Namouna de musset
Et la vierge aux yeux bleus, sur la souple ottomane,
Dans ses bras parfumés te berçait mollement;
De la fille de roi jusqu'à la paysanne
Tu ne méprisais rien, même la courtisane,
A qui tu disputais son misérable amant;
Mineur, qui dans un puits cherchais un diamant.
Tu parcourais Madrid, Paris, Naples et Florence;
Grand seigneur aux palais, voleur aux carrefours;
Ne comptant ni l'argent, ni les nuits, ni les jours;
Apprenant du passant à chanter sa romance;
Ne demandant à Dieu, pour aimer l'existence,
Que ton large horizon et tes larges amours.

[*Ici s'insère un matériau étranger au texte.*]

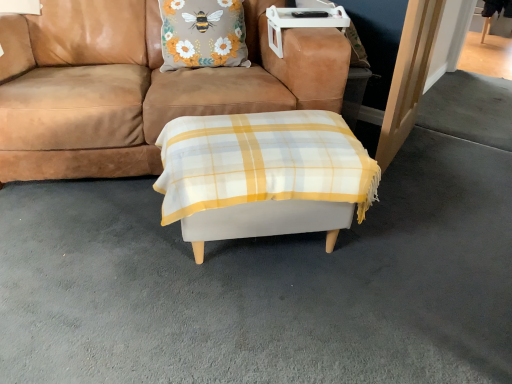 Locate an element on the screen. free space in front of brown suede couch at center is located at coordinates (x=156, y=283). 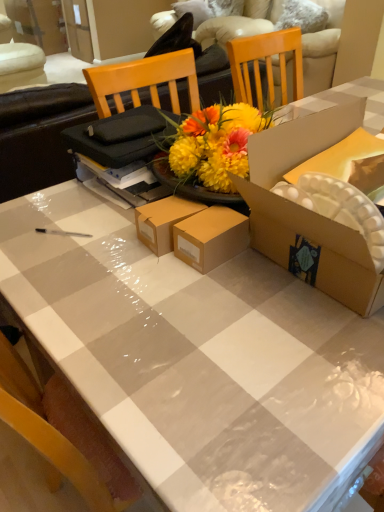 Question: Visually, is cardboard box at center positioned to the left or to the right of beige fabric couch at upper center?

Choices:
 (A) right
 (B) left

Answer: (B)

Question: From the image's perspective, is cardboard box at center above or below beige fabric couch at upper center?

Choices:
 (A) below
 (B) above

Answer: (A)

Question: Looking at their shapes, would you say cardboard box at center is wider or thinner than beige fabric couch at upper center?

Choices:
 (A) wide
 (B) thin

Answer: (B)

Question: From a real-world perspective, is beige fabric couch at upper center physically located above or below cardboard box at center?

Choices:
 (A) below
 (B) above

Answer: (A)

Question: In terms of height, does beige fabric couch at upper center look taller or shorter compared to cardboard box at center?

Choices:
 (A) short
 (B) tall

Answer: (B)

Question: Do you think beige fabric couch at upper center is within cardboard box at center, or outside of it?

Choices:
 (A) inside
 (B) outside

Answer: (B)

Question: Is beige fabric couch at upper center bigger or smaller than cardboard box at center?

Choices:
 (A) small
 (B) big

Answer: (B) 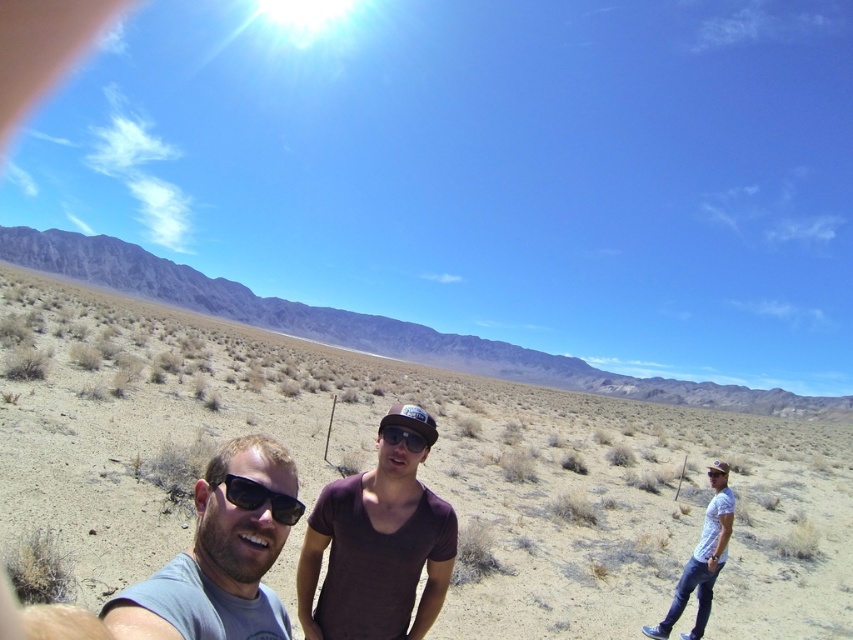 Question: Estimate the real-world distances between objects in this image. Which object is farther from the matte black goggles at center?

Choices:
 (A) brown sandy desert at center
 (B) gray fabric shirt at center
 (C) matte black sunglasses at lower left
 (D) white cotton shirt at right

Answer: (A)

Question: Is gray fabric shirt at center below matte black sunglasses at lower left?

Choices:
 (A) no
 (B) yes

Answer: (B)

Question: Which object appears farthest from the camera in this image?

Choices:
 (A) purple cotton shirt at center
 (B) matte black goggles at center
 (C) gray matte t-shirt at lower left
 (D) gray fabric shirt at center

Answer: (B)

Question: Which object is positioned closest to the gray fabric shirt at center?

Choices:
 (A) purple cotton shirt at center
 (B) white cotton shirt at right
 (C) gray matte t-shirt at lower left
 (D) matte black sunglasses at lower left

Answer: (A)

Question: Does gray fabric shirt at center appear on the left side of white cotton shirt at right?

Choices:
 (A) yes
 (B) no

Answer: (A)

Question: Can you confirm if brown sandy desert at center is thinner than gray fabric shirt at center?

Choices:
 (A) yes
 (B) no

Answer: (B) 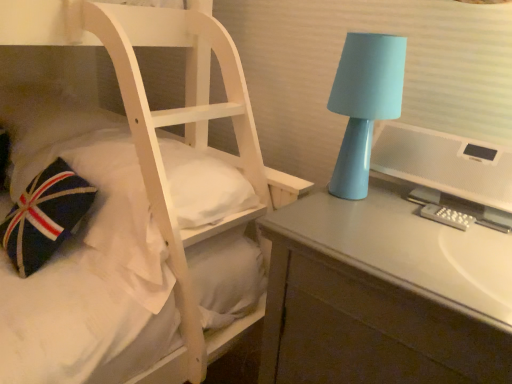 Where is `free spot to the left of white textured computer monitor at right`? The width and height of the screenshot is (512, 384). free spot to the left of white textured computer monitor at right is located at coordinates (348, 220). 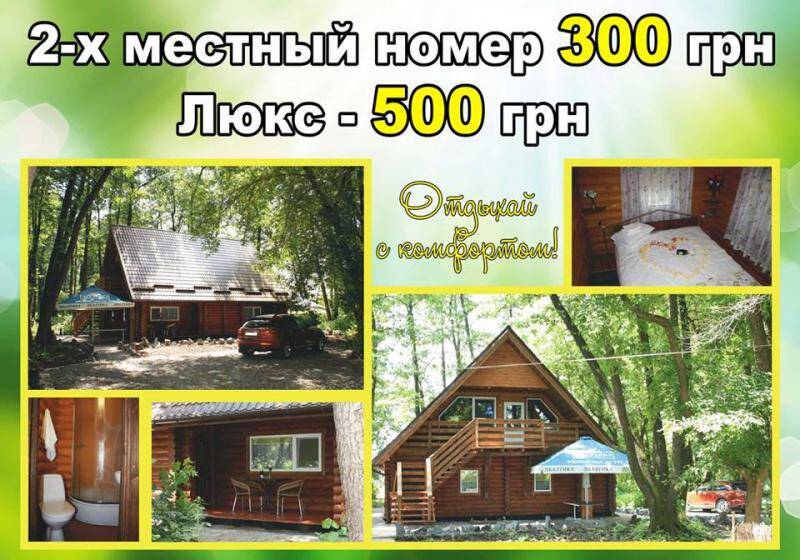 Identify the location of stairs. (410, 506). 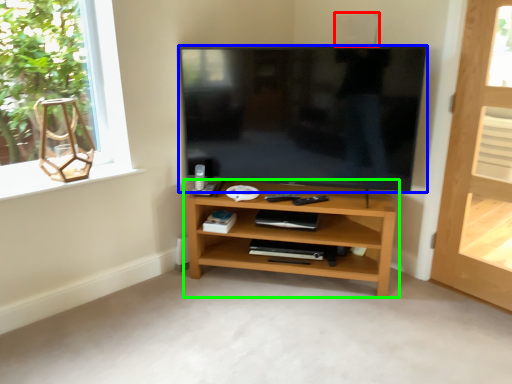 Question: Which is farther away from speaker (highlighted by a red box)? television (highlighted by a blue box) or shelf (highlighted by a green box)?

Choices:
 (A) television
 (B) shelf

Answer: (B) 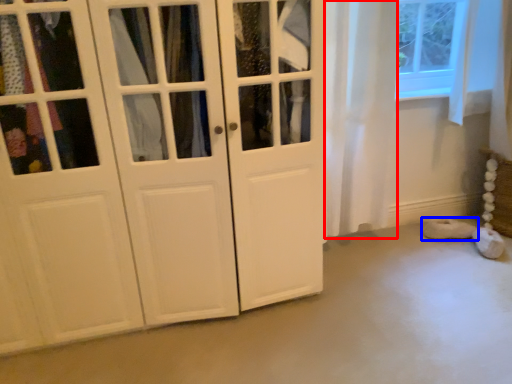 Question: Among these objects, which one is nearest to the camera, curtain (highlighted by a red box) or footwear (highlighted by a blue box)?

Choices:
 (A) curtain
 (B) footwear

Answer: (A) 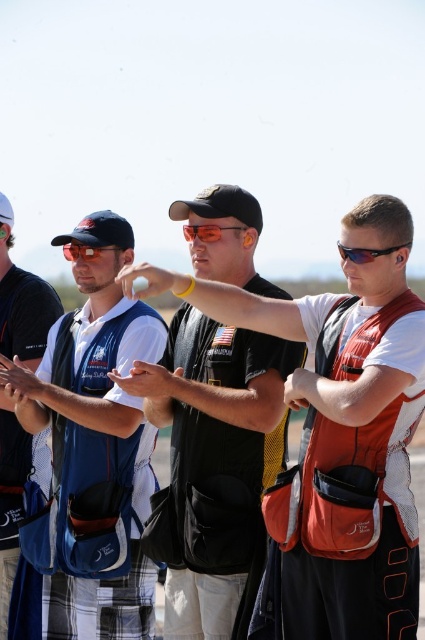 You are a participant in the shooting event and need to move from the starting point to the target area. The starting point is at point (x=119, y=244) and the target area is at point (x=5, y=198). Based on the scene description, which direction should you move to reach the target area from the starting point?

Point (x=119, y=244) is in front of point (x=5, y=198), so you should move backward to reach the target area from the starting point.

You are a photographer at a shooting range. You need to capture a photo of the dark blue fabric baseball cap at left and the black fabric baseball cap at upper left. Which cap is positioned lower in the image?

The dark blue fabric baseball cap at left is positioned below the black fabric baseball cap at upper left, so the dark blue fabric baseball cap at left is lower in the image.

What is the color of the vest worn by the person at the point with coordinates (23, 307)?

The blue fabric vest at left is represented by point (23, 307). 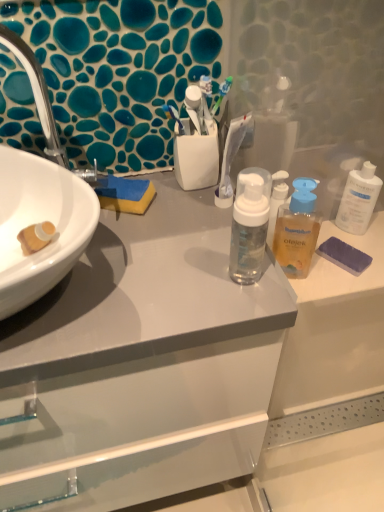 Question: From a real-world perspective, is white glossy cabinet at center physically located above or below purple sponge at right?

Choices:
 (A) above
 (B) below

Answer: (B)

Question: Is point (168, 417) positioned closer to the camera than point (352, 246)?

Choices:
 (A) closer
 (B) farther

Answer: (A)

Question: Which object is positioned closest to the white glossy cabinet at center?

Choices:
 (A) purple sponge at right
 (B) white plastic bottle at upper right
 (C) matte white sink at left
 (D) translucent plastic bottle at center

Answer: (C)

Question: Considering the real-world distances, which object is closest to the translucent plastic bottle at center?

Choices:
 (A) matte white sink at left
 (B) white glossy cabinet at center
 (C) white plastic bottle at upper right
 (D) purple sponge at right

Answer: (D)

Tu retrouvais partout la vérité hideuse,
Jamais ce qu'ici-bas cherchaient tes voeux ardents,
Partout l'hydre éternel qui te montrait les dents;
Et poursuivant toujours ta vie aventureuse,
Regardant sous tes pieds cette mer orageuse,
Tu te disais tout bas: "Ma perle est là dedans."
Tu mourus plein d'espoir dans ta route infinie,
Et te souciant peu de laisser ici-bas
Des larmes et du sang aux traces de tes pas.
Plus vaste que le ciel et plus grand que la vie,
Tu perdis ta beauté, ta gloire et ton génie
Pour un être impossible, et qui n'existait pas.
Et le jour que parut le convive de pierre,
Tu vins à sa rencontre, et lui tendis la main;
Tu tombas foudroyé sur ton dernier festin:
Symbole merveilleux de l'homme sur la terre,
Cherchant de ta main gauche à soulever ton verre,
Abandonnant ta droite à celle du Destin!